• **PROVIDED ENTRIES**:
══════════════════════════════

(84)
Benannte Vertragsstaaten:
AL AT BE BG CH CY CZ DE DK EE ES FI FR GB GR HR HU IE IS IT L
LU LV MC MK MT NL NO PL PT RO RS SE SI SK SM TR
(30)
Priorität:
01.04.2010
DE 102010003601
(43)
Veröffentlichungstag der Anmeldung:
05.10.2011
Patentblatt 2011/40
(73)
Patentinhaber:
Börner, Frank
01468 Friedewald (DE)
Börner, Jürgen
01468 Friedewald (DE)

══════════════════════════════

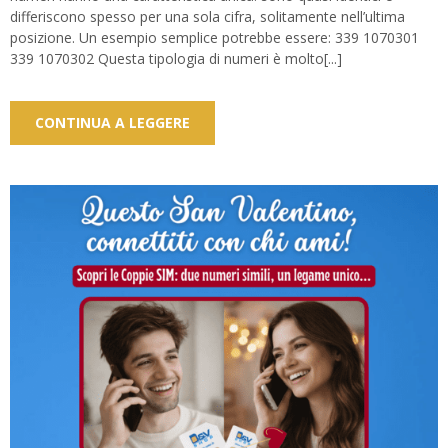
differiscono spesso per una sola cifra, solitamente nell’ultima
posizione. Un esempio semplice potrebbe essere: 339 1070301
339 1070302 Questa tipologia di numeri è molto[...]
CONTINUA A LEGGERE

══════════════════════════════

Return, with no change at all, every line in the entries above from the line containing "differiscono spesso per" through the line containing "CONTINUA A LEGGERE".

• **EXERCISE SOLUTION**:
differiscono spesso per una sola cifra, solitamente nell’ultima
posizione. Un esempio semplice potrebbe essere: 339 1070301
339 1070302 Questa tipologia di numeri è molto[...]
CONTINUA A LEGGERE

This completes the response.